* **Problem to work on**
Exactly as they appear, please output the lines from the one with "If swallowing is difficult or painful." through the end of the material, without pictures.

* **Input**
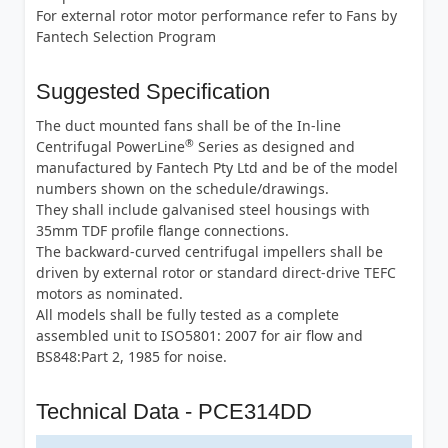
For external rotor motor performance refer to Fans by
Fantech Selection Program
Suggested Specification
The duct mounted fans shall be of the In-line
®
Centrifugal PowerLine
Series as designed and
manufactured by Fantech Pty Ltd and be of the model
numbers shown on the schedule/drawings.
They shall include galvanised steel housings with
35mm TDF profile flange connections.
The backward-curved centrifugal impellers shall be
driven by external rotor or standard direct-drive TEFC
motors as nominated.
All models shall be fully tested as a complete
assembled unit to ISO5801: 2007 for air flow and
BS848:Part 2, 1985 for noise.
Technical Data - PCE314DD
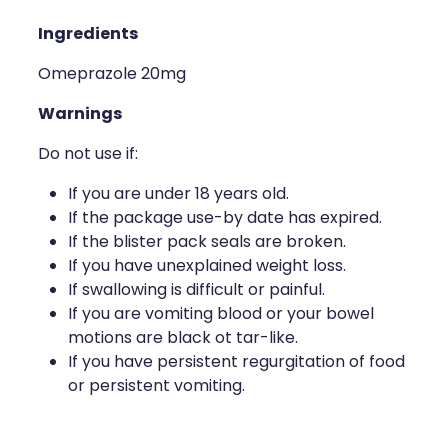
Ingredients
Omeprazole 20mg
Warnings
Do not use if:
If you are under 18 years old.
If the package use-by date has expired.
If the blister pack seals are broken.
If you have unexplained weight loss.
If swallowing is difficult or painful.
If you are vomiting blood or your bowel
motions are black ot tar-like.
If you have persistent regurgitation of food
or persistent vomiting.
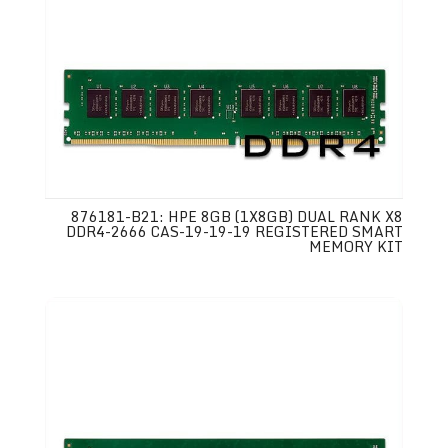
876181-B21: HPE 8GB (1X8GB) DUAL RANK X8
DDR4-2666 CAS-19-19-19 REGISTERED SMART
MEMORY KIT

* **Answer**
If swallowing is difficult or painful.
If you are vomiting blood or your bowel
motions are black ot tar-like.
If you have persistent regurgitation of food
or persistent vomiting.
876181-B21: HPE 8GB (1X8GB) DUAL RANK X8
DDR4-2666 CAS-19-19-19 REGISTERED SMART
MEMORY KIT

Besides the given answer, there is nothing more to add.